Nie lubię bawić się we wróżbitę, ale sądzę, że nikt nie jest w stanie pożyczać pieniędzy, nie mogąc ich spłacić. Zawsze przyjdzie dzień, kiedy nasz dług nas dopadnie. To właśnie dzieje się teraz w niektórych krajach, na przykład na Cyprze. Kraj nie był już w stanie opłacać swoich należności, więc zabrał pieniądze obywatelom. Ale Stany Zjednoczone wcale nie są dużo lepsze. Drukowanie pieniędzy pobudza gospodarkę, ale kiedyś przyjdzie nam za to zapłacić – prędzej czy później.

Więc sądzi pan, że najgorsze jeszcze przed nami?

Będziemy obserwować wzloty i upadki, ale wydaje mi się, że w pewnym momencie będzie musiał nastąpić jakiś ostateczny rozrachunek. Więc ludzie powinni zrozumieć, że muszą sami zadbać o swoje finanse, bo nie mogą polegać na rządzie.

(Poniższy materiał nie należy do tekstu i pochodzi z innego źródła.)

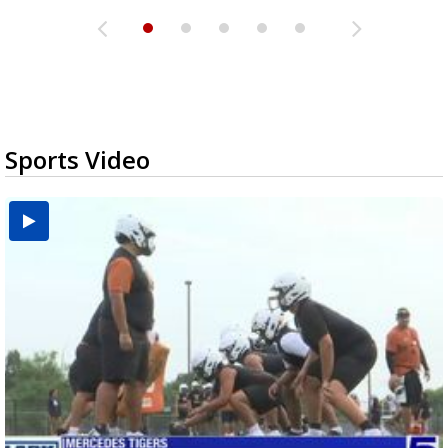
Sports Video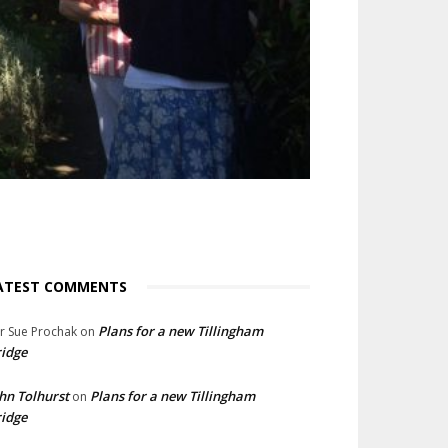
ATEST COMMENTS
Plans for a new Tillingham
lr Sue Prochak
on
idge
hn Tolhurst
Plans for a new Tillingham
on
idge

Rząd jest bardzo dobry w pomocy ludziom na minimalnym poziomie – ludziom głodującym na ulicy, nie będącym w stanie samodzielnie przeżyć. Ale nie powinniśmy z jego strony liczyć na dużo więcej – nie możemy od rządu oczekiwać życia na wysokim poziomie, o to musimy zadbać sami. Musimy podjąć decyzję o tym, że chcemy aby nasze życie było lepsze i zrobić wszystko, co nas do tego doprowadzi.

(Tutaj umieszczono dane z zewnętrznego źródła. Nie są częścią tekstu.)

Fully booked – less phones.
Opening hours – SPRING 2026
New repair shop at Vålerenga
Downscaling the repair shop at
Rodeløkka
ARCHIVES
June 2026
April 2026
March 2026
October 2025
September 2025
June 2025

Zanim odniósł Pan sukces założył pan kilkanaście firm, które jedna za drugą upadały. W czym próbował Pan sił na samym początku?

We wszystkim – próbowałem sprzedawać biżuterię, kapelusze, różne drobiazgi, sprzęt sportowy. Zakładałem restaurację, zajmowałem się kuponami i voucherami… Wszystko upadało. Ale przynajmniej dowiedziałem się bardzo kompleksowo, czego nie należy robić. Bardzo mnie to zdeprymowało – myślałem, że szybko się wzbogacę, a przez 14 lat spotykały mnie same porażki.

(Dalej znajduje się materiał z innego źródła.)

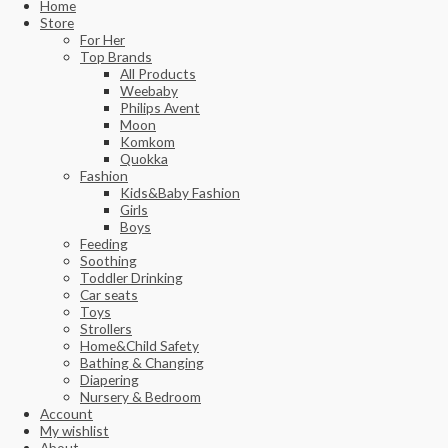
Home
Store
For Her
Top Brands
All Products
Weebaby
Philips Avent
Moon
Komkom
Quokka
Fashion
Kids&Baby Fashion
Girls
Boys
Feeding
Soothing
Toddler Drinking
Car seats
Toys
Strollers
Home&Child Safety
Bathing & Changing
Diapering
Nursery & Bedroom
Account
My wishlist
About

To jak udało się Panu nie stracić chęci działania?

W pewnym momencie ją straciłem. Po tym, jak musiałem zamknąć którąś kolejną firmę wpadłem w depresję. Musiałem zatrudnić się gdziekolwiek, żeby móc przeżyć – potem zakładałem kolejną firmę, ona znów upadała, i znów musiałem łapać się tymczasowych zajęć. Nie wiedziałem dlaczego tak się dzieje – starałem się, nie byłem kompletnym półgłówkiem, mieszkałem w wolnym kraju. Chciałem przeprowadzić się do innego miasta, ale wtedy znajomy uświadomił mi, że gdzie bym nie pojechał, to wciąż będę ja – a to ja byłem swoim problemem. Miałem nieodpowiednie nastawienie, brakowało mi umiejętności, ale wydawało mi się, że wzbogacenie się polega na znalezieniu pomysłu, który będzie żyłą złota.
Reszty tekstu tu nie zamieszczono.